Chapter 6
The Leaked Memo
Xan emerged from the bathroom, his hair damp, already dressed in a fresh, impeccably tailored suit. He looked as if he'd slept eight hours in a five-star hotel, not on a bathroom floor. He barely glanced at her as he strode to his desk, his focus already on the three tablets he was booting up.
"Coffee's there," he said, nodding to a new carafe that had magically appeared. "We have fifteen minutes before the first wave of emails hits."
The temporary alliance of the night before felt like a dream. The professional mask was back, firmly in place. Elara sat up, wrapping the blanket around her shoulders, and poured a cup of coffee, the bitter brew jolting her senses awake.

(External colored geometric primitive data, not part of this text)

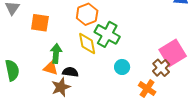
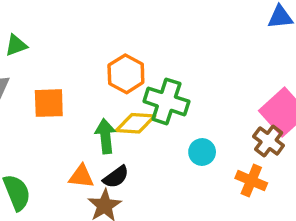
yellow diamond: (87, 43) -> (135, 123), turned -65
green arrow: (56, 53) -> (105, 136), moved
black semicircle: (70, 72) -> (116, 177), turned 147

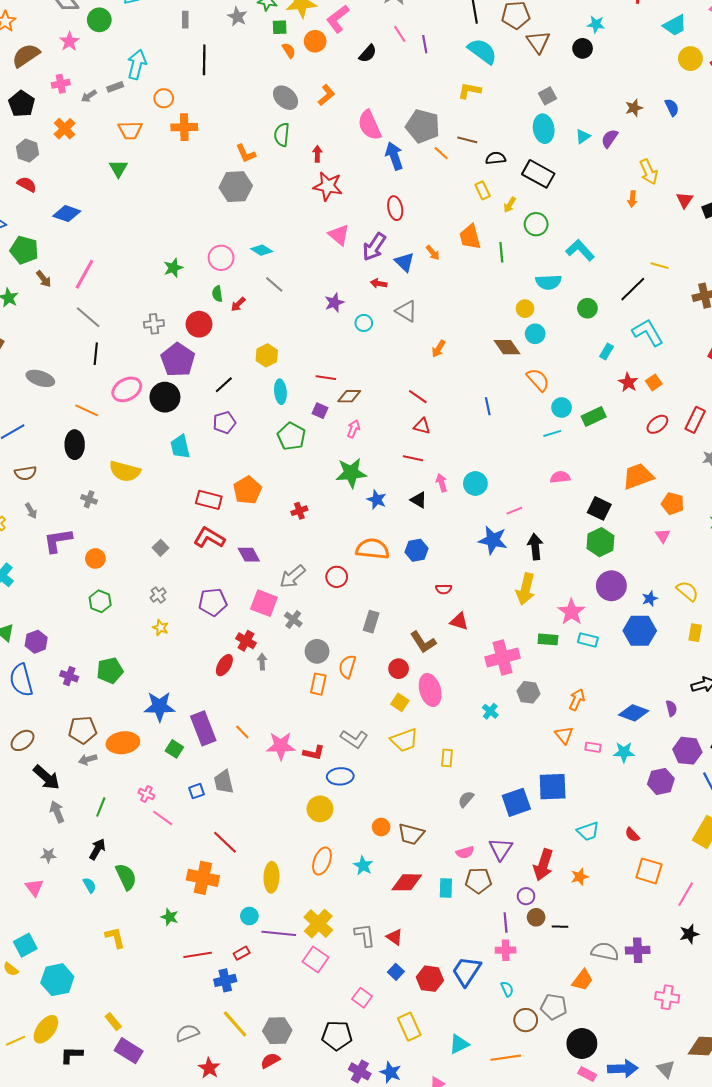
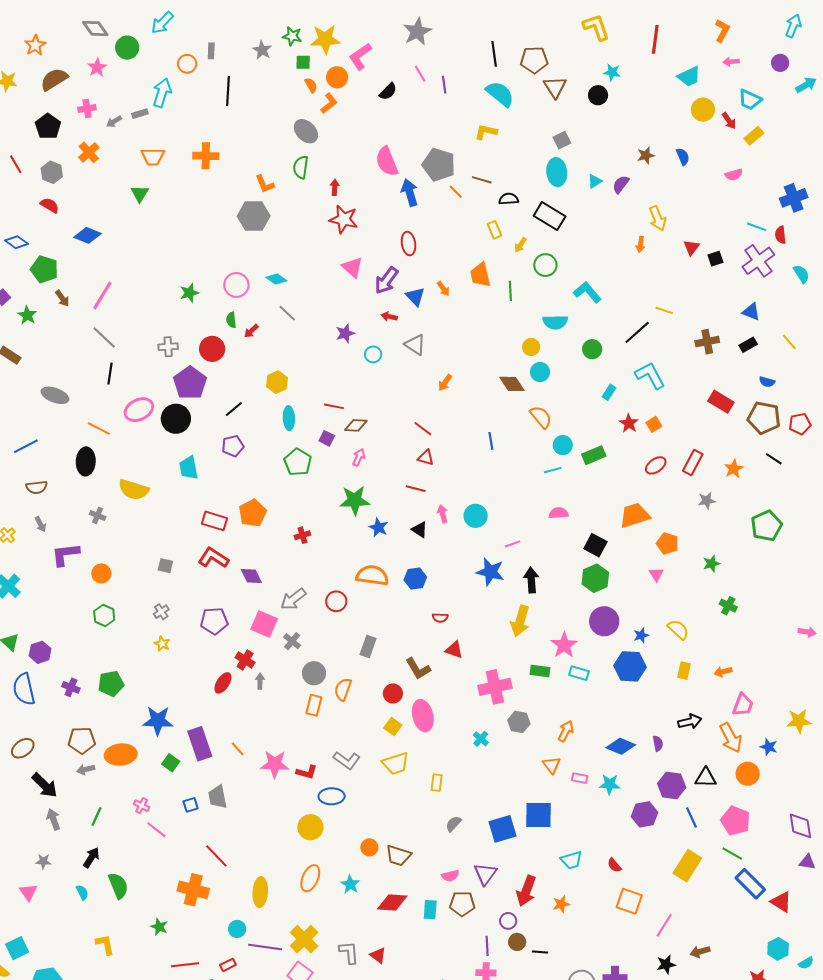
orange L-shape: (326, 95) -> (329, 103), moved
orange circle: (164, 98) -> (187, 64), moved
gray square: (160, 548) -> (165, 566), turned -35

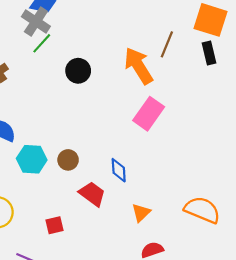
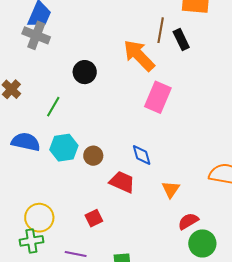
green line: (42, 43) -> (53, 107), moved
black rectangle: (209, 53) -> (181, 39), moved
cyan hexagon: (32, 159) -> (64, 148), moved

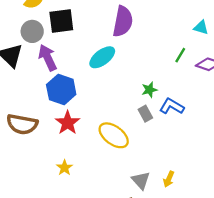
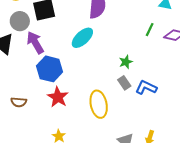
blue L-shape: (172, 106) -> (146, 87), moved
brown semicircle: (22, 124) -> (19, 102), size x0.6
yellow ellipse: (114, 135) -> (99, 104), turned 48

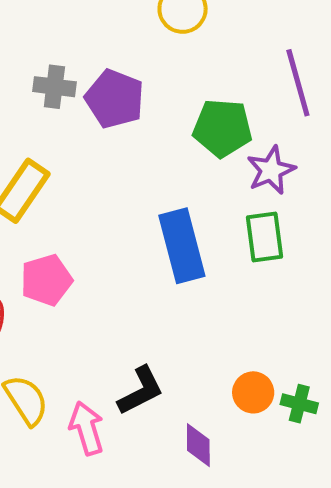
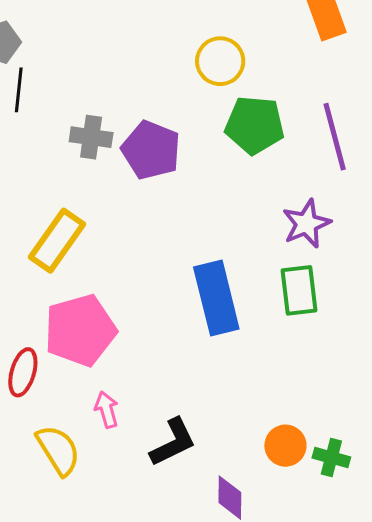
green pentagon: (222, 128) -> (255, 125), moved
pink pentagon: (46, 280) -> (80, 330), size x1.4
pink arrow: (87, 428) -> (107, 410), moved, size x0.7

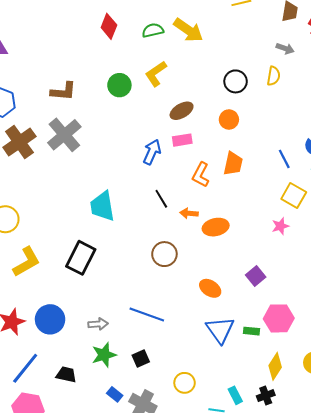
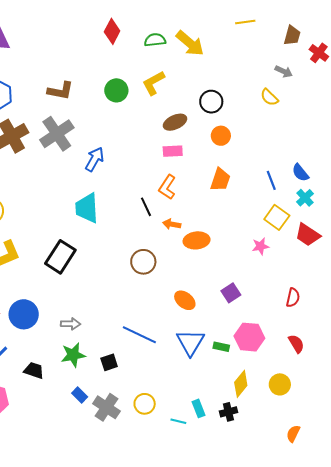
yellow semicircle: (273, 76) -> (269, 97), turned 120
black circle: (236, 81) -> (211, 102), moved
blue arrow: (152, 152) -> (95, 159), moved
orange L-shape: (201, 175) -> (167, 187), moved
blue line: (147, 314) -> (139, 335), moved
yellow circle: (185, 383) -> (145, 404), moved

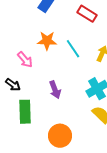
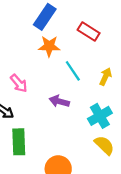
orange star: (47, 41) -> (49, 46), moved
purple arrow: (55, 90) -> (59, 101), moved, turned 126

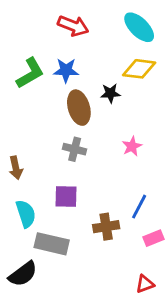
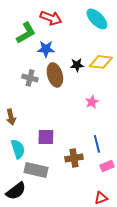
yellow diamond: (139, 69) -> (101, 62), moved
green L-shape: (30, 73) -> (26, 33), moved
gray cross: (75, 149) -> (30, 78), moved
blue line: (139, 207) -> (97, 144), turned -42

The "first wave of emails" was an understatement. By 6:15 a.m., their inboxes were flooded. The entire company had seen it.
It was an internal memo, leaked anonymously to the all-staff distribution list. The subject line was brutal: "The Lyon-Vance 'Compromise': Selling Aura's Soul for Profit."
The body of the email contained photos of their smartboard from the night before.
Someone had taken them through the glass walls of her office.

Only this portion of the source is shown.